START Data

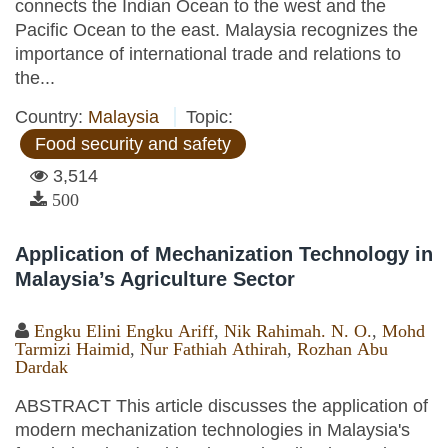
connects the Indian Ocean to the west and the
Pacific Ocean to the east. Malaysia recognizes the
importance of international trade and relations to
the...
Country:
Malaysia
Topic:
Food security and safety
3,514
500
Application of Mechanization Technology in
Malaysia’s Agriculture Sector
Engku Elini Engku Ariff
,
Nik Rahimah. N. O.
,
Mohd
Tarmizi Haimid
,
Nur Fathiah Athirah
,
Rozhan Abu
Dardak
ABSTRACT This article discusses the application of
modern mechanization technologies in Malaysia's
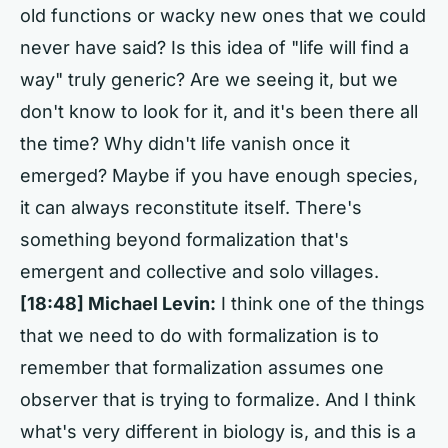
old functions or wacky new ones that we could
never have said? Is this idea of "life will find a
way" truly generic? Are we seeing it, but we
don't know to look for it, and it's been there all
the time? Why didn't life vanish once it
emerged? Maybe if you have enough species,
it can always reconstitute itself. There's
something beyond formalization that's
emergent and collective and solo villages.
[18:48] Michael Levin:
I think one of the things
that we need to do with formalization is to
remember that formalization assumes one
observer that is trying to formalize. And I think
what's very different in biology is, and this is a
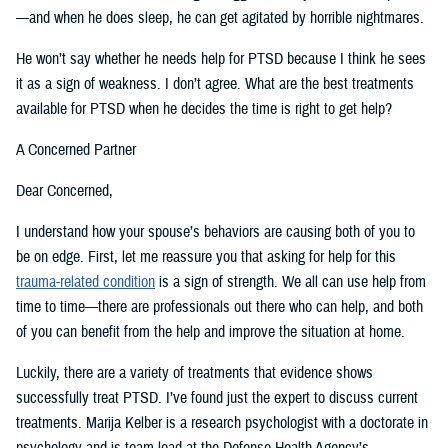
—and when he does sleep, he can get agitated by horrible nightmares.
He won’t say whether he needs help for PTSD because I think he sees
it as a sign of weakness. I don’t agree. What are the best treatments
available for PTSD when he decides the time is right to get help?
A Concerned Partner
Dear Concerned,
I understand how your spouse’s behaviors are causing both of you to
be on edge. First, let me reassure you that asking for help for this
trauma-related condition
is a sign of strength. We all can use help from
time to time—there are professionals out there who can help, and both
of you can benefit from the help and improve the situation at home.
Luckily, there are a variety of treatments that evidence shows
successfully treat PTSD. I’ve found just the expert to discuss current
treatments. Marija Kelber is a research psychologist with a doctorate in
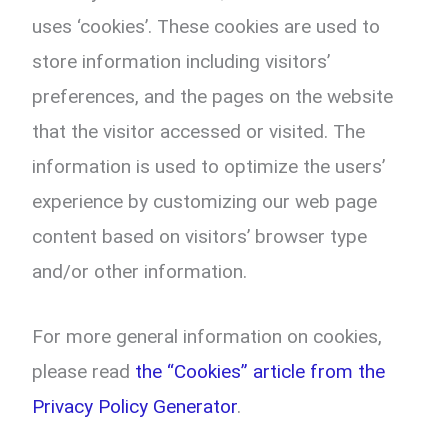
uses ‘cookies’. These cookies are used to
store information including visitors’
preferences, and the pages on the website
that the visitor accessed or visited. The
information is used to optimize the users’
experience by customizing our web page
content based on visitors’ browser type
and/or other information.
For more general information on cookies,
please read
the “Cookies” article from the
Privacy Policy Generator
.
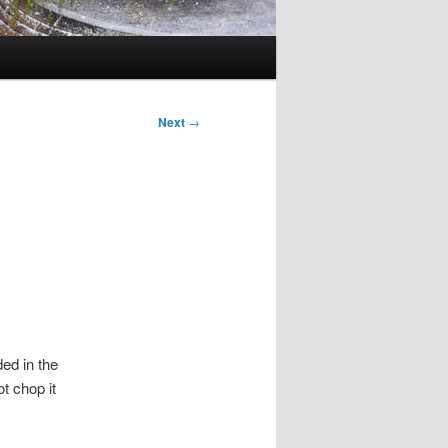
Next
→
ed in the
t chop it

END Data

Assignment: Show all of the lines above in which "used" is present.

Answer to this task:
uses ‘cookies’. These cookies are used to
information is used to optimize the users’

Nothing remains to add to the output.